Le pasó a otros realizadores que supieron encarnar renovaciones, disrupciones o rupturas con los modos de producción dominantes: muchos solo recuerdan la imagen de Anna Magnani cayendo asesinada en Roma, ciudad abierta, de Roberto Rossellini; el traveling que sigue a Jean-Paul Belmondo y Jean Seberg en Sin aliento, de Jean-Luc Godard; o a Jean-Pierre Léaud corriendo hasta encontrarse con el mar y luego mirando directo a cámara en Los 400 golpes, de François Truffaut. Retazos, fragmentos, momentos específicos que quedan impregnados en una memoria definitivamente selectiva, que muchas veces terminan borrando relatos casi por entero. Pedazos de tiempo que adquieren una iconicidad que es más que nada una especie de marca, pero no en el sentido de una huella identitaria, sino de un producto relacionado con el marketing.

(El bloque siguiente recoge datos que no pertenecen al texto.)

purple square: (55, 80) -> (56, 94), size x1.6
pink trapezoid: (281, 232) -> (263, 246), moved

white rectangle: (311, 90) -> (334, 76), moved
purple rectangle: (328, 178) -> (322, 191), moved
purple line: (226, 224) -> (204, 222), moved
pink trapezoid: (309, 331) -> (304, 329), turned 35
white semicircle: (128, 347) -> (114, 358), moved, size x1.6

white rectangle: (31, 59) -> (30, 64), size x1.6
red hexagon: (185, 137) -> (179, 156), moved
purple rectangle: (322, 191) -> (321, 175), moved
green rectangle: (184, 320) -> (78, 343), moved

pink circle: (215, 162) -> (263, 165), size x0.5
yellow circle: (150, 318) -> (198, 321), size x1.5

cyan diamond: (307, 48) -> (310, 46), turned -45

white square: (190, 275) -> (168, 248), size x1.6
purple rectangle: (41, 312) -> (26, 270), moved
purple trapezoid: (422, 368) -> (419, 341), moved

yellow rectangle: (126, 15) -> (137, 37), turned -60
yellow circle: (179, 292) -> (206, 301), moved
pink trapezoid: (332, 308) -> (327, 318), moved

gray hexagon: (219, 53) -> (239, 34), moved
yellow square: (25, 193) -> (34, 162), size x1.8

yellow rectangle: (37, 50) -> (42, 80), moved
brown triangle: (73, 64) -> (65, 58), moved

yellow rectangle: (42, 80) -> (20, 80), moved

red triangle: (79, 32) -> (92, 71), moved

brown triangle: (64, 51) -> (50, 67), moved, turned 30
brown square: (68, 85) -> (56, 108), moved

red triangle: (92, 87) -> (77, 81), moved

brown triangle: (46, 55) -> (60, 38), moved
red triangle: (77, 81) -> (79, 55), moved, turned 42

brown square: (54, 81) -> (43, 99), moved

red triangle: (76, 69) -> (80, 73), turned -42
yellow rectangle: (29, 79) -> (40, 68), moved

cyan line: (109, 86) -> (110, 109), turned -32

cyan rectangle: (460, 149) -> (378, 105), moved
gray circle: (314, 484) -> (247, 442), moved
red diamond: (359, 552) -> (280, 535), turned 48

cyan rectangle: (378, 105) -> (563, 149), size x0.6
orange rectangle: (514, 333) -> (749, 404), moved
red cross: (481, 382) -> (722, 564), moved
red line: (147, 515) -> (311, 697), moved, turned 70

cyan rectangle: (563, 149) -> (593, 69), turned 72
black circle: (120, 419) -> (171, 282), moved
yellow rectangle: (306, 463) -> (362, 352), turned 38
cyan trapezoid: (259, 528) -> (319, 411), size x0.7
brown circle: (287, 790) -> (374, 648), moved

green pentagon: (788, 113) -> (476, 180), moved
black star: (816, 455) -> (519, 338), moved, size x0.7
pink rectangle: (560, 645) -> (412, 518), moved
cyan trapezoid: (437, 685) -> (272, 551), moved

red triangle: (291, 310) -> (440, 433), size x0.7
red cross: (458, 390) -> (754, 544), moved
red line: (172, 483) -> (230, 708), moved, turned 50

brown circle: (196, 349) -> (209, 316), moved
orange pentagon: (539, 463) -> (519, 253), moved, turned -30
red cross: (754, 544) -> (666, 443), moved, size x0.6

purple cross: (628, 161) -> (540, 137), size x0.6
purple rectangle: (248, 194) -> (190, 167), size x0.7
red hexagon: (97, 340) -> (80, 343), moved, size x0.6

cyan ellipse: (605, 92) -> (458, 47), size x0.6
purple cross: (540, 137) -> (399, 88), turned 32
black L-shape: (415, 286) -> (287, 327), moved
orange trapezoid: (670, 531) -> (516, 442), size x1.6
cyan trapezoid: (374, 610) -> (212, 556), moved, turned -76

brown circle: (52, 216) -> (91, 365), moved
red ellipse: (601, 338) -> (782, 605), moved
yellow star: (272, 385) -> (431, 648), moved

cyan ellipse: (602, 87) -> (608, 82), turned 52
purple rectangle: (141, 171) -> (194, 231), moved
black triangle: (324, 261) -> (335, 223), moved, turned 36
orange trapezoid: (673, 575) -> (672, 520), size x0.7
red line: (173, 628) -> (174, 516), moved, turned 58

En el caso específico de La dolce vita, tiende a olvidarse bastante su narración que se extiende por casi tres horas y coquetea con lo tedioso, reproduciendo desde su ritmo el hastío interior que siente Marcello Rubini, ese periodista romano que se mueve por diversas fiestas de la burguesía de la época y que es como un hilo conductor para ese retrato del vacío existencial que construye Fellini. Lo que prevalece en la memoria es, justamente, lo icónico: la escena de esa estrella casi sobrenatural que es Sylvia bañándose en la Fontana di Trevi, convirtiendo a Anita Ekberg en una leyenda casi instantáneamente pero a la vez congelándola para siempre en esos fotogramas. Un cuerpo escultural, bellísimo pero casi irreal, simbolizando muchas cosas y a la vez nada. Quizás Fellini ya anticipaba esta reacción y por eso la puesta en escena se preocupaba por delatar el artificio, la forma en que la masculinidad contemplaba con fascinación lo femenino, y cómo a su vez la feminidad era consciente de lo que podía generar. Pero difícilmente podía prever todo lo que vendría después.

Porque en verdad, lo que vino con el correr de las décadas es un tanto desolador y lo más representativo de la asimilación mercantil de La dolce vita terminó viniendo, llamativamente, de la Argentina: ahí tenemos a esa película de completo diseño que es Elsa y Fred, de Marcos Carnevale –un manipulador dedicado pero no necesariamente experto-, reproduciendo la iconicidad más obvia. Lo de China Zorrilla bañándose en la famosa fuente igual que Ekberg se presenta como un homenaje, pero es en verdad un acto vampírico. La melancolía, tristeza y hasta terminalidad que dominaban en la película de Fellini –que desde una visión particular construía un fresco social- eran digeridas de tal forma que se convertían en un indicador de vitalidad. Evidentemente, ningún artista puede controlar las interpretaciones que disparan sus obras y menos aún las apropiaciones mercantilistas. Eso no deja ser irónico, pero quizás Fellini –un tipo que siempre supo recurrir a la ironía- lo haya aceptado con un guiño o una mueca.